Storage model: NornicDB-managed embeddings are stored on nodes in ChunkEmbeddings (the first chunk is the main embedding). Client-managed vectors (e.g. via Qdrant gRPC) are stored in NamedEmbeddings. See docs/architecture/embedding-search.md for details.

Embedding Providers

Provider Latency Cost Quality
Ollama (local) 50-100ms Free High
OpenAI 100-200ms $$$ Highest
Local GGUF 30-80ms Free High

Configuration

# Start Ollama
ollama serve

# Pull embedding model
ollama pull mxbai-embed-large

# Configure NornicDB
export NORNICDB_EMBEDDING_ENABLED=true
export NORNICDB_EMBEDDING_PROVIDER=ollama
export NORNICDB_EMBEDDING_API_URL=http://localhost:11434
export NORNICDB_EMBEDDING_MODEL=mxbai-embed-large
export NORNICDB_EMBEDDING_DIMENSIONS=1024

OpenAI

export NORNICDB_EMBEDDING_PROVIDER=openai
export NORNICDB_EMBEDDING_API_KEY=sk-...
export NORNICDB_EMBEDDING_MODEL=text-embedding-3-small

Local GGUF

export NORNICDB_EMBEDDING_PROVIDER=local
export NORNICDB_EMBEDDING_MODEL=mxbai-embed-large    # filename stem under NORNICDB_MODELS_DIR
export NORNICDB_MODELS_DIR=/models                   # directory containing the .gguf files
export NORNICDB_EMBEDDING_GPU_LAYERS=-1              # auto-detect

The local provider resolves the model file as ${NORNICDB_MODELS_DIR}/${NORNICDB_EMBEDDING_MODEL}.gguf.

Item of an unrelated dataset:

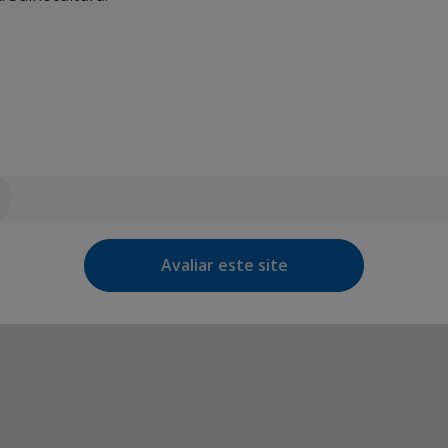
Avaliar este site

Which properties are embedded

By default, the embedding worker builds text from all node properties and node labels. Managed embedding metadata is stored internally (EmbedMeta) to avoid property namespace pollution. You can limit this so that only specific properties are used, or exclude others.

Use cases: - Embed only one field (e.g. content) so you don’t re-embed stored vectors or noisy fields. - Exclude internal or large fields (e.g. internal_id, raw_html) from the text sent to the embedder.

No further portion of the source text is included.